Kind of a Bad Idea (The McGuire Brothers #7)

Kind of a Bad Idea (The McGuire Brothers #7)

By Lili Valente

Chapter 1

Chapter One

Beatrice “Binx” McGuire

A stubborn burrito of a woman stuffed with

recalcitrant beans and topped with obstinate sauce…

I ’m insane.

Truly, out of my mind.

That’s the only explanation for why I continue to do this to myself, though Seven has made it abundantly clear that he only wants to be friends.

Friends , that’s it.

Not even friends with benefits or kissing friends or friends who hold hands when they’ve had too many martinis at his mother’s dive bar. I can’t even get a longing look across the bank lobby when he comes in to make a deposit.

And yet, here I am, lingering at the entrance to my brother’s wedding reception in a clingy gold sweater that shows a hint of my black bra underneath, crossing all my fingers that the bearded bad boy of my dreams is about to stride up the hill from the parking area.
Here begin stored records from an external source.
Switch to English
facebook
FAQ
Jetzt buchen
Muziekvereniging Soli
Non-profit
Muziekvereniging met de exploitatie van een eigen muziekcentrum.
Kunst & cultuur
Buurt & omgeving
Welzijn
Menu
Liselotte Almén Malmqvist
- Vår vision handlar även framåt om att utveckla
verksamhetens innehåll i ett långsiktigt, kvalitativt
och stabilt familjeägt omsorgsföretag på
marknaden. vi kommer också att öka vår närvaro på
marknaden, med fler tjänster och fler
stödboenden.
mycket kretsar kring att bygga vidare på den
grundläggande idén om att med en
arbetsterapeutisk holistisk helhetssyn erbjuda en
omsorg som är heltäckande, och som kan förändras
“It’s getting late,” Wendy Ann, my little sister says, stretching out on the lounge chair she dragged to the end of the vineyard’s driveway. She has a blanket over her legs, but the night is surprisingly warm for mid-October, the perfect evening for dancing the night away with the people we love. “I’ll make sure no uninvited guests crash the fun. Go enjoy the party. I’ve got this.”
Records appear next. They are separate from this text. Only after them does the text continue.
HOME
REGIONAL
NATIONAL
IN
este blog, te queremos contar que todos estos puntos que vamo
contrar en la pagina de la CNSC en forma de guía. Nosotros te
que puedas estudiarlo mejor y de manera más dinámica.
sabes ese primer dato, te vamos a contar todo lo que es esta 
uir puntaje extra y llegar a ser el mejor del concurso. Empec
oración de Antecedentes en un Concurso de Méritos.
“Nah, I’m good. I’ll keep you company a little longer.” I glance over my shoulder at the brightly illuminated tent crouched beside the vines. The band just launched into a cover of The Way You Look Tonight, and half of the guests are still in line at the buffet. “They haven’t gotten to the fast songs yet.”
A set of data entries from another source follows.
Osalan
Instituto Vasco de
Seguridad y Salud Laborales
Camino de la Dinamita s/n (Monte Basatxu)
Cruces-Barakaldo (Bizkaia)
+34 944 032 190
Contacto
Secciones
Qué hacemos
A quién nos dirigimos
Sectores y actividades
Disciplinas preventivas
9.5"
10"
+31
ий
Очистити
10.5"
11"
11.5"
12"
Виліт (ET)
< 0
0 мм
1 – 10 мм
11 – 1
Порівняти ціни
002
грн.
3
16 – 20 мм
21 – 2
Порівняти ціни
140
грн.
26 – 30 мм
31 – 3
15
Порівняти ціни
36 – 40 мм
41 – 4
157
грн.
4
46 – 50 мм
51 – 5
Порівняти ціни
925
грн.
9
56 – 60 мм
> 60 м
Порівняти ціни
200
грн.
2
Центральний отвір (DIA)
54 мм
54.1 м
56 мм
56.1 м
“So?” Wendy Ann asks. “It’s still dancing. You love dancing. I, however, understand that dancing is a gateway drug.”

I arch a brow her way. “To what? Enjoying yourself?”

“To losing focus.” She sniffs and pushes her glasses higher on her nose, though there isn’t much to see out here at this point. The sun set an hour ago, and only the faintest pink light lingers on the horizon, making the surface of the lake glow in the distance. Soon, we won’t be able to see anything beyond the gas lamps flickering along the drive leading down to the parking lot. “And I refuse to lose focus. I have four fellowships to apply for tomorrow.”

I hum beneath my breath, willing the sound of a motorcycle engine to cut through the air. It’s Saturday night, Seven’s one night off kiddo duty, and it’s not like there’s a lot to do in Bad Dog. Surely, he didn’t get a better offer than a McGuire family wedding reception. Yes, the reception is taking place a full month after the bride and groom eloped to Las Vegas, but it’s still going to be a banger.

Say what you will about my family, but we know how to party.

Except for Wendy Ann, my nerdy baby sister, who I’m beginning to think is allergic to fun.

“Oh, come on, you can take one day off,” I say. “Tomorrow is Sunday, the Lord’s Day. And the Lord wants you to stay in bed nursing a hangover and eating nachos. That’s why he invented Sundays.”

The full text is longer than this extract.